In [4]:
import numpy as np
import xeshape
import blueice as bi
from scipy import stats

import matplotlib
import matplotlib.pyplot as plt
%matplotlib inline

In [1]:
class DummyWaveformSource(xeshape.bi.WaveformSource):
    """Simple waveform source that makes Gaussian hits with a delta function PMT response
    """

    def simulate_wv_matrix(self, n_events):
        c = self.config
        hit_times = c['mean'] + c['sigma'] * np.random.randn(n_events * c['max_size'])
        hit_times -= self.ts[0]
        hit_indices = (hit_times // self.dt).astype(np.int)
        wv_matrix = xeshape.utils.split_groups(hit_indices, n_x=len(self.ts),
                                       distr=stats.randint(c['min_size'], c['max_size']))
        return wv_matrix

ts = np.arange(-100, 101, 10)

config = dict(
    sources=[dict(name='Freddie')],
    analysis_space=(('t', ts),),
    default_source_class=DummyWaveformSource,
    mean=0,  # Not very useful, since we'll be aligning!
    sigma=10,
    min_size=10,
    max_size=20,
    n_events_for_model=int(1e3),
    
    #delay_pdf_computation=True,
    # Temp for debugging
    # force_recalculation=True,
)

m = bi.Model(config, sigma=12, delay_pdf_computation=False)
plt.plot(ts, m.sources[0].waveform_model, linestyle='steps-mid')

In [6]:
ll = xeshape.bi.WaveformLikelihood(config)
sigma_anchors = np.arange(5, 26, 5)
ll.add_shape_parameter('sigma', sigma_anchors)
ll.prepare()
ll.set_data(m.sources[0].simulate_wv_matrix(int(1e4)))

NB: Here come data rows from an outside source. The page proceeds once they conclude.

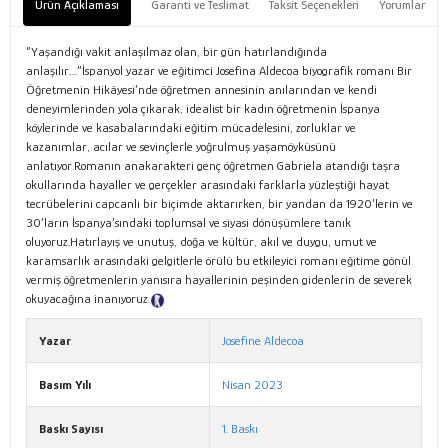
Ürün Açıklaması
Garanti ve Teslimat
Taksit Seçenekleri
Yorumlar
“Yaşandığı vakit anlaşılmaz olan, bir gün hatırlandığında
anlaşılır....”İspanyol yazar ve eğitimci Josefina Aldecoa biyografik romanı Bir
Öğretmenin Hikâyesi’nde öğretmen annesinin anılarından ve kendi
deneyimlerinden yola çıkarak, idealist bir kadın öğretmenin İspanya
köylerinde ve kasabalarındaki eğitim mücadelesini, zorluklar ve
kazanımlar, acılar ve sevinçlerle yoğrulmuş yaşamöyküsünü
anlatıyor.Romanın anakarakteri genç öğretmen Gabriela atandığı taşra
okullarında hayaller ve gerçekler arasındaki farklarla yüzleştiği hayat
tecrübelerini capcanlı bir biçimde aktarırken, bir yandan da 1920’lerin ve
30’ların İspanya’sındaki toplumsal ve siyasi dönüşümlere tanık
oluyoruz.Hatırlayış ve unutuş, doğa ve kültür, akıl ve duygu, umut ve
karamsarlık arasındaki gelgitlerle örülü bu etkileyici romanı eğitime gönül
vermiş öğretmenlerin yanısıra hayallerinin peşinden gidenlerin de severek
okuyacağına inanıyoruz.
Tanıtım Metni
Yazar
Josefine Aldecoa
Basım Yılı
Nisan 2023
Baskı Sayısı
1. Baskı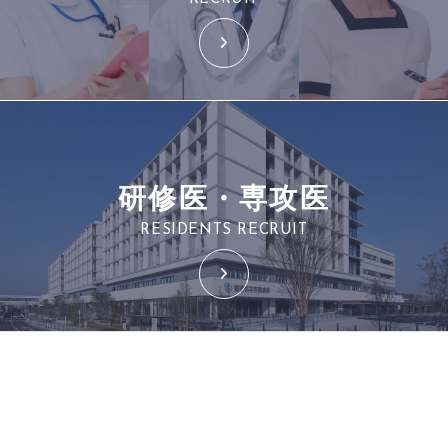
研修医・専攻医
RESIDENTS RECRUIT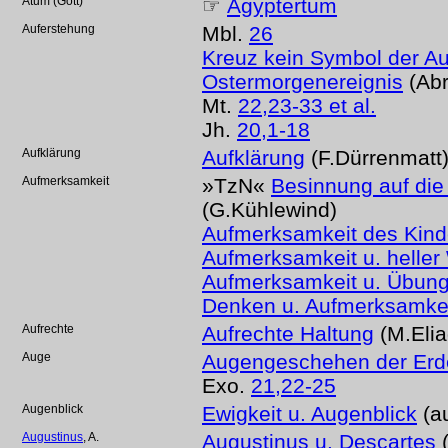
Atum (Gott)
☞
Ägyptertum
Auferstehung
Mbl.
26
Kreuz kein Symbol der A
Ostermorgenereignis
(Abr
Mt.
22,23-33 et al.
Jh.
20,1-18
Aufklärung
Aufklärung
(F.Dürrenmatt
Aufmerksamkeit
»TzN«
Besinnung auf die
(G.Kühlewind)
Aufmerksamkeit des Kin
Aufmerksamkeit u. heller 
Aufmerksamkeit u. Übun
Denken u. Aufmerksamke
Aufrechte
Aufrechte Haltung
(M.Elia
Auge
Augengeschehen der Erd
Exo.
21,22-25
Augenblick
Ewigkeit u. Augenblick
(a
Augustinus
, A.
Augustinus u. Descartes
(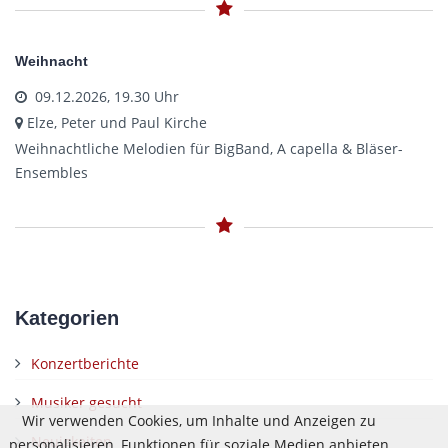
Weihnacht
09.12.2026, 19.30 Uhr
Elze, Peter und Paul Kirche
Weihnachtliche Melodien für BigBand, A capella & Bläser-
Ensembles
Kategorien
Konzertberichte
Musiker gesucht
Wir verwenden Cookies, um Inhalte und Anzeigen zu
Neuigkeiten
personalisieren, Funktionen für soziale Medien anbieten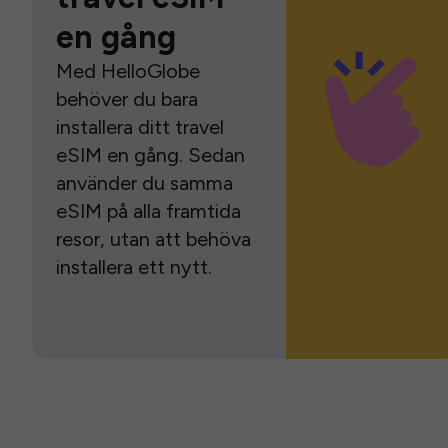
en gång
Med HelloGlobe
behöver du bara
installera ditt travel
eSIM en gång. Sedan
använder du samma
eSIM på alla framtida
resor, utan att behöva
installera ett nytt.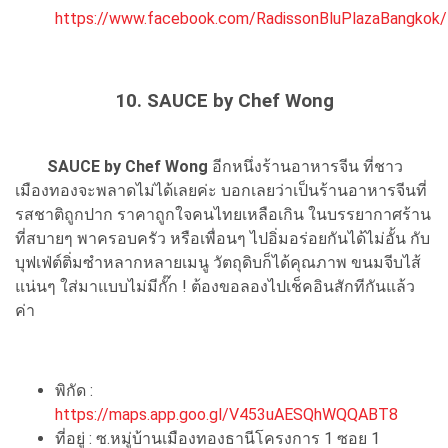
https://www.facebook.com/RadissonBluPlazaBangkok/
10. SAUCE by Chef Wong
SAUCE by Chef Wong
อีกหนึ่งร้านอาหารจีน ที่ชาว
เมืองทองจะพลาดไม่ได้เลยค่ะ บอกเลยว่าเป็นร้านอาหารจีนที่
รสชาติถูกปาก ราคาถูกใจคนไทยเหลือเกิน ในบรรยากาศร้าน
ที่สบายๆ พาครอบครัว หรือเพื่อนๆ ไปอิ่มอร่อยกันได้ไม่อั้น กับ
บุฟเฟ่ต์ติ่มซำหลากหลายเมนู วัตถุดิบก็ได้คุณภาพ ขนมจีบไส้
แน่นๆ ใส่มาแบบไม่มีกั๊ก ! ต้องขอลองไปเช็คอินสักทีกันแล้ว
ค่า
พิกัด :
https://maps.app.goo.gl/V453uAESQhWQQABT8
ที่อยู่ : ซ.หมู่บ้านเมืองทองธานีโครงการ 1 ซอย 1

Preparing model computation tasks: 100%|██████████| 5/5 [00:00<00:00, 1552.53it/s]
Computing on one core: 100%|██████████| 5/5 [00:00<00:00, 13697.92it/s]
Loading computed models: 100%|██████████| 5/5 [00:00<00:00, 1755.23it/s]

In [8]:
for q in sigma_anchors:
    plt.plot(ts, ll.anchor_models[(q,)].sources[0].waveform_model, label=q, linestyle='steps-mid')
plt.plot(ts, ll.data_waveform, c='k', linestyle='steps-mid', label='Data')
    #plt.errorbar(ts, ll.data_waveform, 
#             yerr=ll.errors * 10,
#             c='k', label='Data')
plt.legend()


Out[8]:
<matplotlib.legend.Legend at 0x7f113af91048>

In [12]:
q = np.linspace(5, 26, 100)
plt.plot(q, [-ll(sigma=x) for x in q])
plt.xlabel("Sigma")
plt.ylabel("KS distance")


Out[12]:
<matplotlib.text.Text at 0x7f113adf4390>

In [10]:
ll.bestfit_scipy()


Out[10]:
(OrderedDict([('sigma', 12.36627197265625)]), -0.010809994635226916)

If you choose denser anchor points, fit will improve.